[PDS/HPDA Seminar] 18/11/2022 from 10:00 to 11:00 at 1C27 – Ewa Turska (reading group) and François Trahay (team work)

During the PDS/HPDA Seminar of 18/11/2022 from 10:00 to 11:00, Ewa Turska will present a reading group talk and François Trahay will present a team work talk.

Visio: https://webconf.imt.fr/frontend/fra-vcg-byn-fxd

Location: 1C27

# Reading group: Leveraging Bagging for Evolving Data Streams (ECML PKDD’10)\n\nPresented by Ewa Turska on 18/11/2022 at 10:00. Attending this presentation is mandatory for the master students.

Paper: http://www.math.chalmers.se/Stat/Grundutb/GU/MSA220/S18/OnlineAndLeverageBagging.pdf

Full post: https://www.inf.telecom-sudparis.eu/pds/seminars_cpt/reading-group-10/

## Abstract
Bagging, boosting and Random Forests are classical ensemble methods used to improve the performance of single classifiers. They obtain superior performance by increasing the accuracy and diversity of the single classifiers. Attempts have been made to reproduce these methods in the more challenging context of evolving data streams. In this paper, we propose a new variant of bagging, called leveraging bagging. This method combines the simplicity of bagging with adding more randomization to the input, and output of the  classifiers. We test our method by performing an evaluation study on synthetic and real-world datasets comprising up to ten million examples.    

# Team work: Why Globally Re-shuffle? Revisiting Data Shuffling in Large Scale Deep Learning. (IPDPS’22)\n\nPresented by François Trahay on 18/11/2022 at 10:30. Attending this presentation is mandatory for the master students.

Paper: https://hal.archives-ouvertes.fr/hal-03599740/document

Full post: https://www.inf.telecom-sudparis.eu/pds/seminars_cpt/reading-group-9/

## Abstract
Stochastic gradient descent (SGD) is the most prevalent algorithm for training Deep Neural Networks (DNN). SGD iterates the input data set in each training epoch processing data samples in a random access fashion. Because this puts enormous pressure on the I/O subsystem, the most common approach to distributed SGD in HPC environments is to replicate the entire dataset to node local SSDs.
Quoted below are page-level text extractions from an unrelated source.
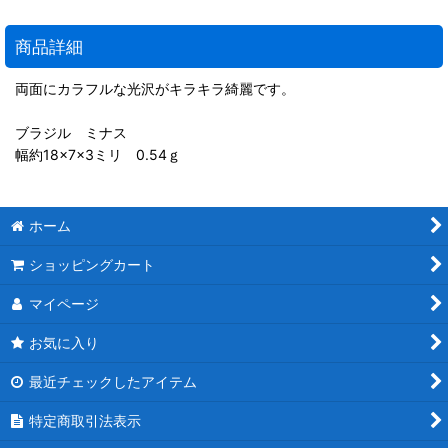
商品詳細
両面にカラフルな光沢がキラキラ綺麗です。
ブラジル ミナス
幅約18×7×3ミリ 0.54ｇ
ホーム
ショッピングカート
マイページ
お気に入り
最近チェックしたアイテム
特定商取引法表示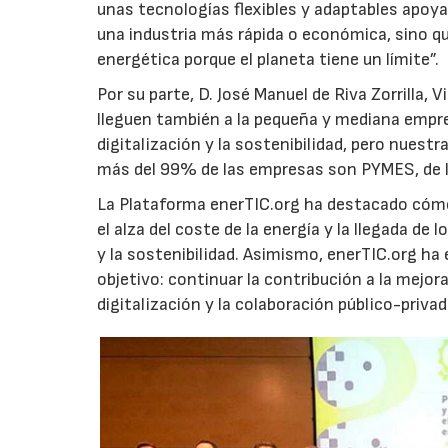
unas tecnologías flexibles y adaptables apoyad
una industria más rápida o económica, sino qu
energética porque el planeta tiene un límite”.
Por su parte, D. José Manuel de Riva Zorrilla
lleguen también a la pequeña y mediana empre
digitalización y la sostenibilidad, pero nue
más del 99% de las empresas son PYMES, de l
La Plataforma enerTIC.org ha destacado cómo 
el alza del coste de la energía y la llegada d
y la sostenibilidad. Asimismo, enerTIC.org ha 
objetivo: continuar la contribución a la mejora
digitalización y la colaboración público-privad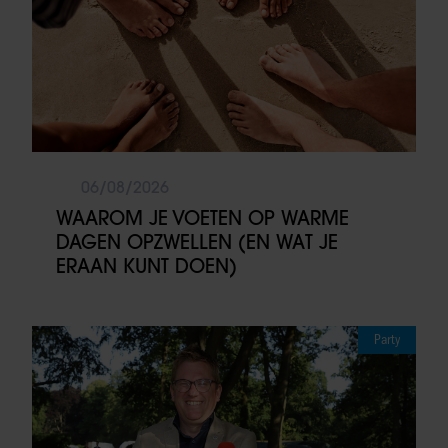
06/08/2026
WAAROM JE VOETEN OP WARME
DAGEN OPZWELLEN (EN WAT JE
ERAAN KUNT DOEN)
Party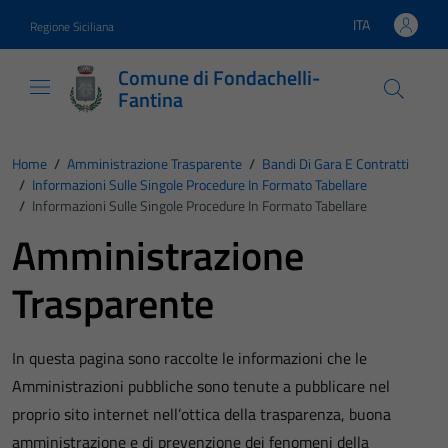
Vai ai contenuti
Vai al footer
ITA
Regione Siciliana
Lingua attiva:
Comune di Fondachelli-
Fantina
Home
/
Amministrazione Trasparente
/
Bandi Di Gara E Contratti
/
Informazioni Sulle Singole Procedure In Formato Tabellare
/
Informazioni Sulle Singole Procedure In Formato Tabellare
Amministrazione
Trasparente
In questa pagina sono raccolte le informazioni che le
Amministrazioni pubbliche sono tenute a pubblicare nel
proprio sito internet nell’ottica della trasparenza, buona
amministrazione e di prevenzione dei fenomeni della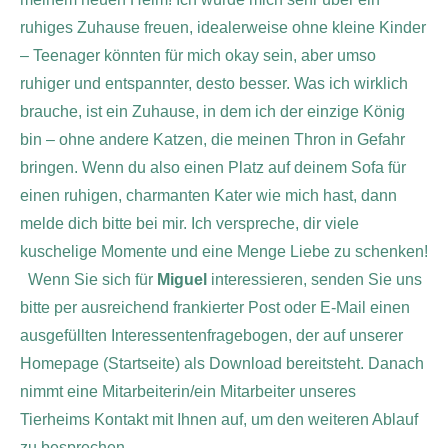
ruhiges Zuhause freuen, idealerweise ohne kleine Kinder
– Teenager könnten für mich okay sein, aber umso
ruhiger und entspannter, desto besser.
Was ich wirklich
brauche, ist ein Zuhause, in dem ich der einzige König
bin – ohne andere Katzen, die meinen Thron in Gefahr
bringen. Wenn du also einen Platz auf deinem Sofa für
einen ruhigen, charmanten Kater wie mich hast, dann
melde dich bitte bei mir. Ich verspreche, dir viele
kuschelige Momente und eine Menge Liebe zu schenken!
Wenn Sie sich für
Miguel
interessieren, senden Sie uns
bitte per ausreichend frankierter Post oder E-Mail einen
ausgefüllten Interessentenfragebogen, der auf unserer
Homepage (Startseite) als Download bereitsteht. Danach
nimmt eine Mitarbeiterin/ein Mitarbeiter unseres
Tierheims Kontakt mit Ihnen auf, um den weiteren Ablauf
zu besprechen.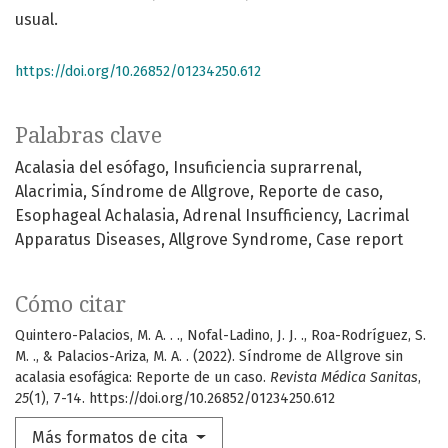
usual.
https://doi.org/10.26852/01234250.612
Palabras clave
Acalasia del esófago
Insuficiencia suprarrenal
Alacrimia
Síndrome de Allgrove
Reporte de caso
Esophageal Achalasia
Adrenal Insufficiency
Lacrimal
Apparatus Diseases
Allgrove Syndrome
Case report
Cómo citar
Quintero-Palacios, M. A. . ., Nofal-Ladino, J. J. ., Roa-Rodríguez, S.
M. ., & Palacios-Ariza, M. A. . (2022). Síndrome de Allgrove sin
acalasia esofágica: Reporte de un caso.
Revista Médica Sanitas
,
25
(1), 7-14. https://doi.org/10.26852/01234250.612
Más formatos de cita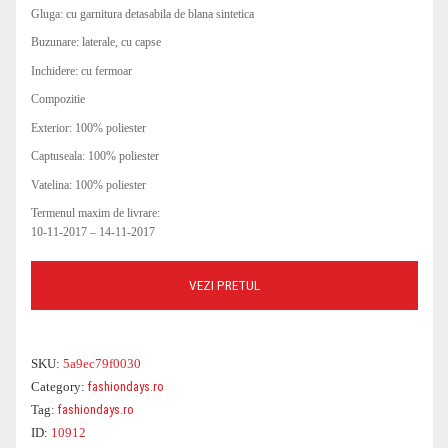
Gluga: cu garnitura detasabila de blana sintetica
COSTUME DE BAIE
ROCHII OFFICE
BLUGI
GENTI DE CALATORIE
PARFUMURI
PARFUMURI
Buzunare: laterale, cu capse
CEASURI
BLUZE DAMA
GENTI PLAJA
OCHELARI DAMA
Inchidere: cu fermoar
Compozitie
Exterior: 100% poliester
Captuseala: 100% poliester
Vatelina: 100% poliester
Termenul maxim de livrare:
10-11-2017 – 14-11-2017
VEZI PRETUL
SKU:
5a9ec79f0030
Category:
fashiondays.ro
Tag:
fashiondays.ro
ID:
10912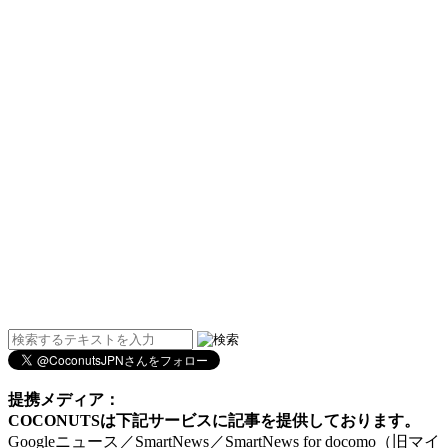
提携メディア：
COCONUTSは下記サービスに記事を提供しております。
Googleニュース／SmartNews／SmartNews for docomo（旧マイ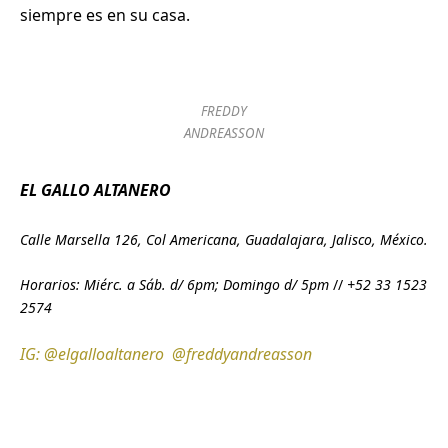
siempre es en su casa.
FREDDY
ANDREASSON
EL GALLO ALTANERO
Calle Marsella 126, Col Americana,
Guadalajara, Jalisco, México.
Horarios: Miérc. a Sáb. d/ 6pm;
Domingo d/ 5pm
//
+52 33 1523
2574
IG: @elgalloaltanero
@freddyandreasson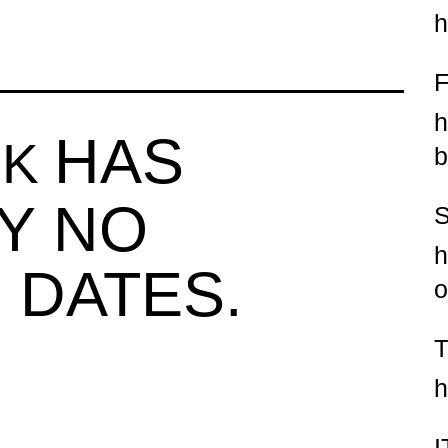
h
h
HAS
OK
b
Y NO
h
 DATES.
o
h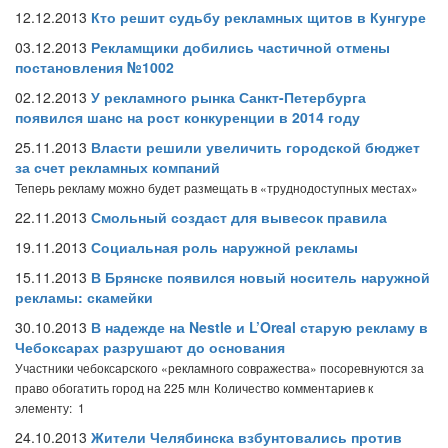
12.12.2013
Кто решит судьбу рекламных щитов в Кунгуре
03.12.2013
Рекламщики добились частичной отмены
постановления №1002
02.12.2013
У рекламного рынка Санкт-Петербурга
появился шанс на рост конкуренции в 2014 году
25.11.2013
Власти решили увеличить городской бюджет
за счет рекламных компаний
Теперь рекламу можно будет размещать в «труднодоступных местах»
22.11.2013
Смольный создаст для вывесок правила
19.11.2013
Социальная роль наружной рекламы
15.11.2013
В Брянске появился новый носитель наружной
рекламы: скамейки
30.10.2013
В надежде на Nestle и L’Oreal старую рекламу в
Чебоксарах разрушают до основания
Участники чебоксарского «рекламного совражества» посоревнуются за
право обогатить город на 225 млн
Количество комментариев к
элементу: 1
24.10.2013
Жители Челябинска взбунтовались против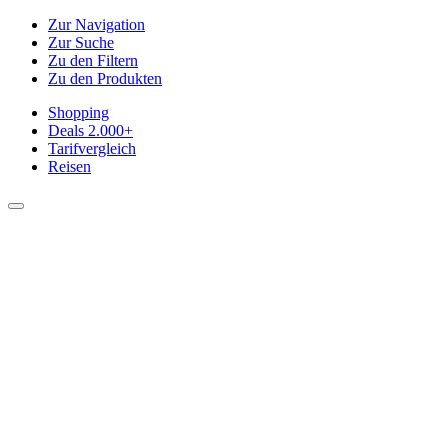
Zur Navigation
Zur Suche
Zu den Filtern
Zu den Produkten
Shopping
Deals
2.000+
Tarifvergleich
Reisen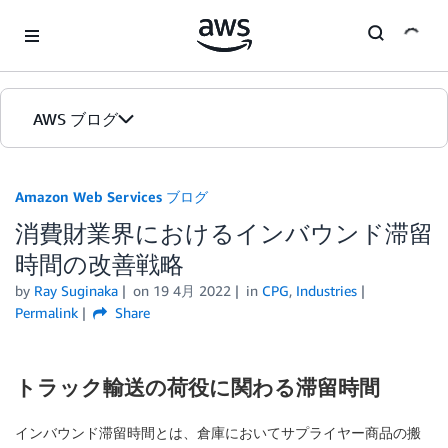
Skip to Main Content
AWS ブログ
ホーム
Amazon Web Services ブログ
消費財業界におけるインバウンド滞留
カテゴリ
時間の改善戦略
エディション
by
Ray Suginaka
on
19 4月 2022
in
CPG
,
Industries
Permalink
Share
トラック輸送の荷役に関わる滞留時間
インバウンド滞留時間とは、倉庫においてサプライヤー商品の搬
However, due to rapidly growing data set sizes this approach has become increasingly infeasible. Surprisingly, the questions of why and to what extent random access is required have not received a lot of attention in the literature from an empirical standpoint. In this paper, we revisit data shuffling in DL workloads to investigate the viability of partitioning the dataset among workers and performing only a partial distributed exchange of samples in each training epoch. Through extensive experiments on up to 2,048 GPUs of ABCI and 4,096 compute nodes of Fugaku, we demonstrate that in practice validation accuracy of global shuffling can be maintained when carefully tuning the partial distributed exchange. We provide a solution implemented in PyTorch that enables users to control the proposed data exchange scheme.